The National Cybersecurity Center of Excellence (NCCoE) at the National Institute of Standards and Technology (NIST) has recently released the final version of the NIST Cybersecurity Practice Guide SP 1800-13, Mobile Application Single Sign-On: Improving Authentication for Public Safety First Responders.
Public safety and first responder (PSFR) personnel require on-demand access to public safety data in order to provide proper support and emergency care. In order to access the necessary data, PSFR personnel are heavily reliant on mobile platforms. Through these platforms, PSFR personnel can access the personal and protected health information of patients and sensitive law enforcement information; however, in order to keep sensitive information secure and to prevent unauthorized access, strong authentication mechanisms are required.
Those authentication mechanisms are needed to keep data secure and to protect privacy, but they have potential to hinder PSFR personnel and get in the way of them providing emergency services.

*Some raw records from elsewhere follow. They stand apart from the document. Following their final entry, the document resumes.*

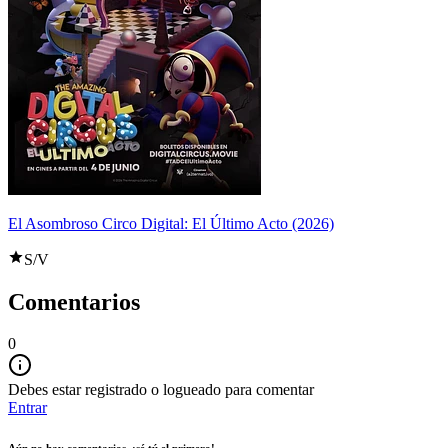
El Asombroso Circo Digital: El Último Acto (2026)
S/V
Comentarios
0
Debes estar registrado o logueado para comentar
Entrar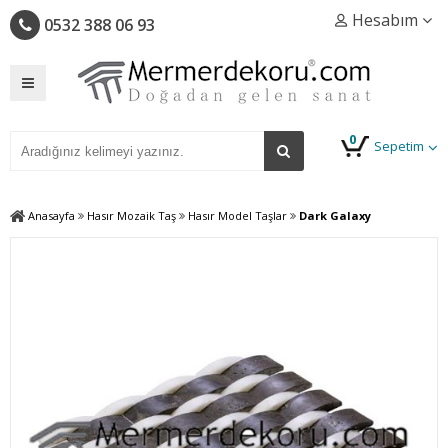
Hesabım
0532 388 06 93
0
Sepetim
Anasayfa
Hasır Mozaik Taş
Hasır Model Taşlar
Dark Galaxy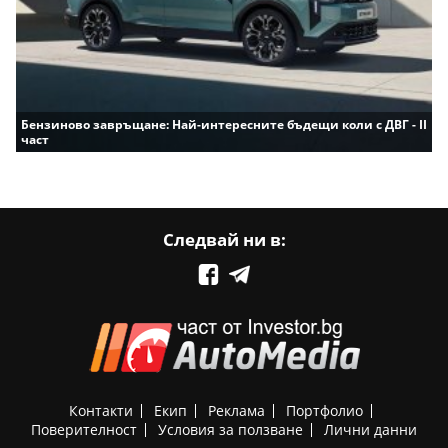
Бензиново завръщане: Най-интересните бъдещи коли с ДВГ - II
част
Следвай ни в:
Контакти
Екип
Реклама
Портфолио
Поверителност
Условия за ползване
Лични данни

While authentication may only take a matter of seconds, any delay in providing emergency services can have grave consequences and may even be a matter of life and death.
The Cybersecurity Practice Guide was developed in collaboration with NIST’S Public Safety Communications Research lab and industry stakeholders and aims to help resolve authentication issues to ensure sensitive data remains private and confidential and PSFR personnel can rapidly gain access to the data they need via mobile devices and associated applications.

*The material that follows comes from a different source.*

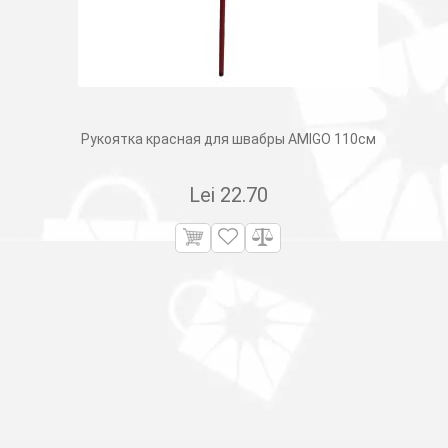
Рукоятка красная для швабры AMIGO 110см
Lei
22.70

The guide includes a detailed example solution with capabilities to address risk with appropriate security controls, along with a demonstration of the approach using commercially available products. Instructions are also included for implementers and security engineers to help them integrate the solution into their organization’s enterprise and configure it in a way to achieve security goals with minimal impact on operational efficiency and expense.
“This practice guide describes a reference design for multifactor authentication and mobile single sign-on for native and web applications while improving interoperability among mobile platforms, applications, and identity providers, regardless of the application development platform used in their construction,” explained NCCoE.